Attention à l’arnaque : Sur le web, les faux dessins de Franquin pullulent

22 janvier 2010 5 commentaires
  • Les médias ont plus d’une fois fait état de l’envolée des prix des planches et des dessins originaux en galerie ou en vente publique. C’est une bonne chose : les collectionneurs valorisent ainsi un patrimoine qui a été trop longtemps négligé. Mais la conséquence de cette embellie, c’est que de plus en plus souvent, des faux sont proposés à la vente. Exemples récents.

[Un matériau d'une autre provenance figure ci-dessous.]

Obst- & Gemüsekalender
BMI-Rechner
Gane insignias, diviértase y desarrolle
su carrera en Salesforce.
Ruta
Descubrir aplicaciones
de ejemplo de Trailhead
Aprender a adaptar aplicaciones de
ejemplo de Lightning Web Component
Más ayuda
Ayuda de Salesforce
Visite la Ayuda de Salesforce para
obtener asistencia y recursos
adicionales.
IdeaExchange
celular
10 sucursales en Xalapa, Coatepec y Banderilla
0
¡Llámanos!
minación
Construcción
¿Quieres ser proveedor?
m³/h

Le 17 novembre dernier, un « original, crayon sur calque de Franquin » signé était à vendre sur Comicartfan.com [Voir illustration N°1]. D’André Franquin, vraiment ? En fait, un examen attentif du dessin laisse ressortir un certain nombre d’anachronismes. Gaston est une série dont Franquin a dessiné les derniers avatars à la fin des années 1980. Or, le dessin proposé à la vente montre un Gaston couché sur un ordinateur portable à côté d’une fontaine à eau, éléments qui n’ont jamais existés dans le bureau du gaffeur. En outre, la signature a l’air un peu bizarre pour qui connaît un peu le génie de la rue des Marcassins. Serait-ce un faux ?

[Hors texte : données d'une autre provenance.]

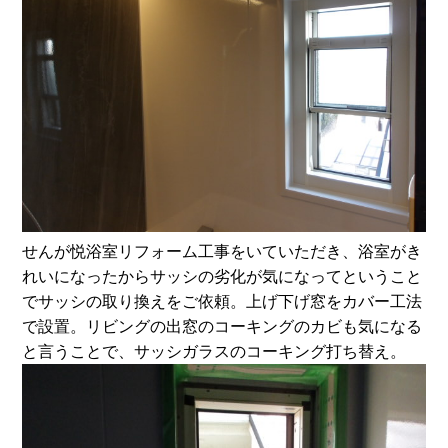
せんが悦浴室リフォーム工事をいていただき、浴室がき
れいになったからサッシの劣化が気になってということ
でサッシの取り換えをご依頼。上げ下げ窓をカバー工法
で設置。リビングの出窓のコーキングのカビも気になる
と言うことで、サッシガラスのコーキング打ち替え。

Attention à l'arnaque : Sur le web, les faux dessins de Franquin pullulent
Un "vrai" Franquin sur Comicartfans.com
Capture d’écran. DR

Un faux, non, pas vraiment. Il s’agit d’un vrai O’Groj, un dessin d’essai exécuté pour la maison de production qui a réalisé les dessins animés de Gaston qui passent en ce moment sur France 3. Ce crayonné sur calque fait partie d’un lot de deux dessins de son test d’embauche vendus par l’auteur avec son original encré sur le site de la Galerie Maghen à Paris. Un dessin d’ « O Groj d’après Franquin », vendu d’ailleurs au prix raisonnable de 400 euros [Voir Illustration N°2]. On suppose donc qu’un petit malin a acheté le dessin d’O’ Groj et, en rajoutant la signature du maître de Marcinelle, en a fait un dessin de Franquin « authentique ». Gain supposé de l’opération : probablement plus de 2000 euros…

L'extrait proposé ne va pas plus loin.